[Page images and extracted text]

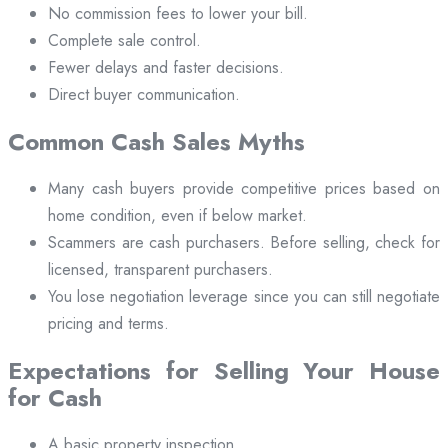
No commission fees to lower your bill.
Complete sale control.
Fewer delays and faster decisions.
Direct buyer communication.
Common Cash Sales Myths
Many cash buyers provide competitive prices based on
home condition, even if below market.
Scammers are cash purchasers. Before selling, check for
licensed, transparent purchasers.
You lose negotiation leverage since you can still negotiate
pricing and terms.
Expectations for Selling Your House
for Cash
A basic property inspection.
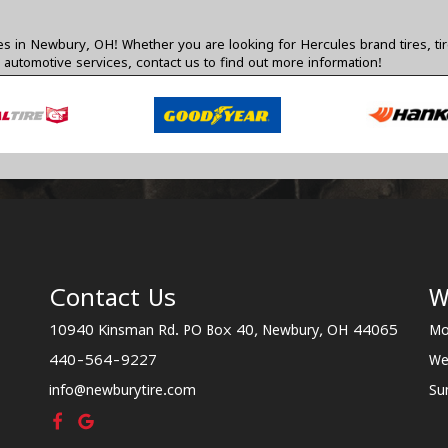
res in Newbury, OH! Whether you are looking for Hercules brand tires, ti
 automotive services,
contact us
to find out more information!
Contact Us
W
10940 Kinsman Rd. PO Box 40, Newbury, OH 44065
Mo
440-564-9227
We
info@newburytire.com
Su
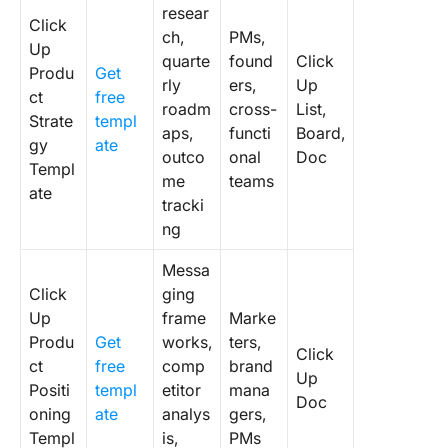
resear
Click
ch,
PMs,
Up
quarte
found
Click
Produ
Get
rly
ers,
Up
ct
free
roadm
cross-
List,
Strate
templ
aps,
functi
Board,
gy
ate
outco
onal
Doc
Templ
me
teams
ate
tracki
ng
Messa
Click
ging
Up
frame
Marke
Produ
Get
works,
ters,
Click
ct
free
comp
brand
Up
Positi
templ
etitor
mana
Doc
oning
ate
analys
gers,
Templ
is,
PMs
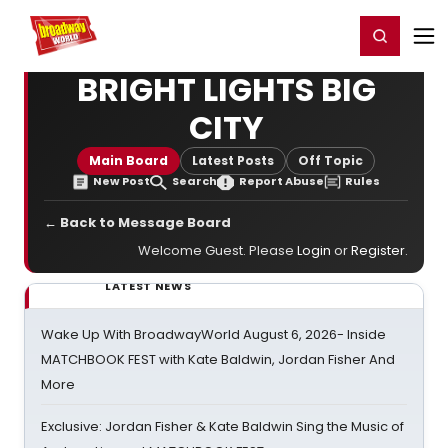
Home
For You
Chat
My Shows
Register/Login
Ga
Register
Login
BRIGHT LIGHTS BIG
CITY
Main Board
Latest Posts
Off Topic
New Post
Search
Report Abuse
Rules
← Back to Message Board
Welcome Guest. Please
Login
or
Register
.
LATEST NEWS
Wake Up With BroadwayWorld August 6, 2026- Inside
MATCHBOOK FEST with Kate Baldwin, Jordan Fisher And
More
Exclusive: Jordan Fisher & Kate Baldwin Sing the Music of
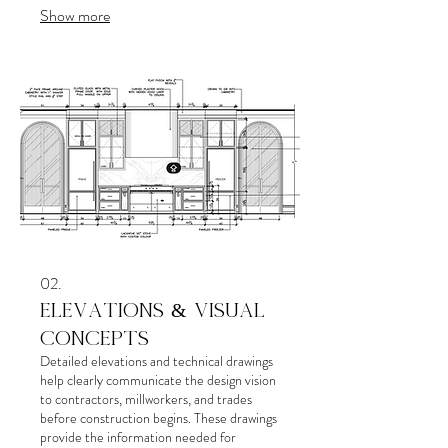
Show more
costly mistakes, improves functionality, and
ensures every detail works together
cohesively.
02.
ELEVATIONS & VISUAL
CONCEPTS
Detailed elevations and technical drawings
help clearly communicate the design vision
to contractors, millworkers, and trades
before construction begins. These drawings
provide the information needed for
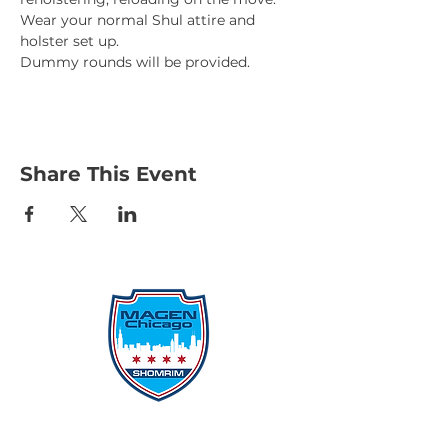
Wear your normal Shul attire and 
holster set up. 
Dummy rounds will be provided. 
Share This Event
Protecting Our Community From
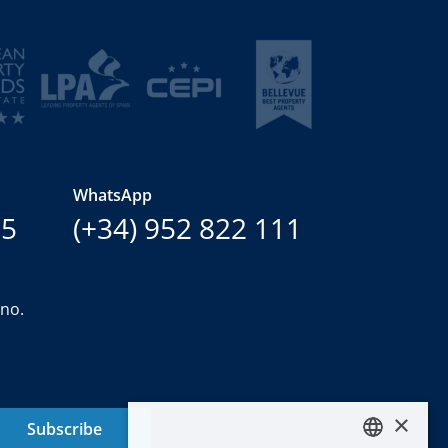
WhatsApp
15
(+34) 952 822 111
ano.
×
Subscribe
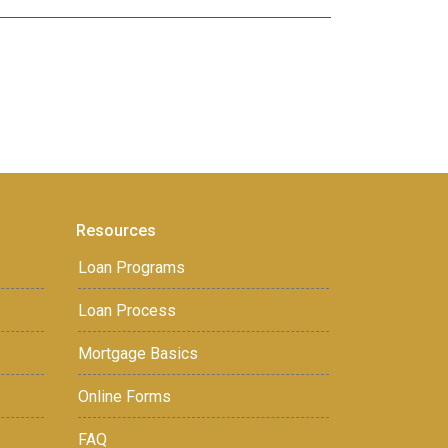
Resources
Loan Programs
Loan Process
Mortgage Basics
Online Forms
FAQ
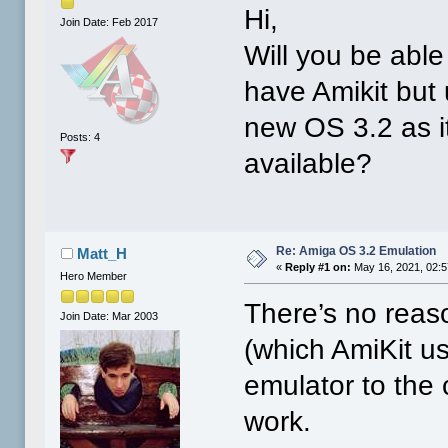
Hi,
Join Date: Feb 2017
Will you be abl
have Amikit but 
new OS 3.2 as i
Posts: 4
available?
Re: Amiga OS 3.2 Emulation
Matt_H
«
Reply #1 on:
May 16, 2021, 02:
Hero Member
There’s no reas
Join Date: Mar 2003
(which AmiKit us
emulator to the
work.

**Your task**:
Each record above goes into the copy unchanged; the pictures do not.

**Expected output**:
No commission fees to lower your bill.
Complete sale control.
Fewer delays and faster decisions.
Direct buyer communication.
Common Cash Sales Myths
Many cash buyers provide competitive prices based on
home condition, even if below market.
Scammers are cash purchasers. Before selling, check for
licensed, transparent purchasers.
You lose negotiation leverage since you can still negotiate
pricing and terms.
Expectations for Selling Your House
for Cash
A basic property inspection.
res in Newbury, OH! Whether you are looking for Hercules brand tires, ti
 automotive services,
contact us
to find out more information!
Contact Us
W
10940 Kinsman Rd. PO Box 40, Newbury, OH 44065
Mo
440-564-9227
We
info@newburytire.com
Su
resear
Click
ch,
PMs,
Up
quarte
found
Click
Produ
Get
rly
ers,
Up
ct
free
roadm
cross-
List,
Strate
templ
aps,
functi
Board,
gy
ate
outco
onal
Doc
Templ
me
teams
ate
tracki
ng
Messa
Click
ging
Up
frame
Marke
Produ
Get
works,
ters,
Click
ct
free
comp
brand
Up
Positi
templ
etitor
mana
Doc
oning
ate
analys
gers,
Templ
is,
PMs
Home
For You
Chat
My Shows
Register/Login
Ga
Register
Login
BRIGHT LIGHTS BIG
CITY
Main Board
Latest Posts
Off Topic
New Post
Search
Report Abuse
Rules
← Back to Message Board
Welcome Guest. Please
Login
or
Register
.
LATEST NEWS
Wake Up With BroadwayWorld August 6, 2026- Inside
MATCHBOOK FEST with Kate Baldwin, Jordan Fisher And
More
Exclusive: Jordan Fisher & Kate Baldwin Sing the Music of
Show more
costly mistakes, improves functionality, and
ensures every detail works together
cohesively.
02.
ELEVATIONS & VISUAL
CONCEPTS
Detailed elevations and technical drawings
help clearly communicate the design vision
to contractors, millworkers, and trades
before construction begins. These drawings
provide the information needed for
Wear your normal Shul attire and 
holster set up. 
Dummy rounds will be provided. 
Share This Event
Protecting Our Community From
WhatsApp
15
(+34) 952 822 111
ano.
×
Subscribe
Resources
Loan Programs
Loan Process
Mortgage Basics
Online Forms
FAQ
Hi,
Join Date: Feb 2017
Will you be abl
have Amikit but 
new OS 3.2 as i
Posts: 4
available?
Re: Amiga OS 3.2 Emulation
Matt_H
«
Reply #1 on:
May 16, 2021, 02:
Hero Member
There’s no reas
Join Date: Mar 2003
(which AmiKit us
emulator to the
work.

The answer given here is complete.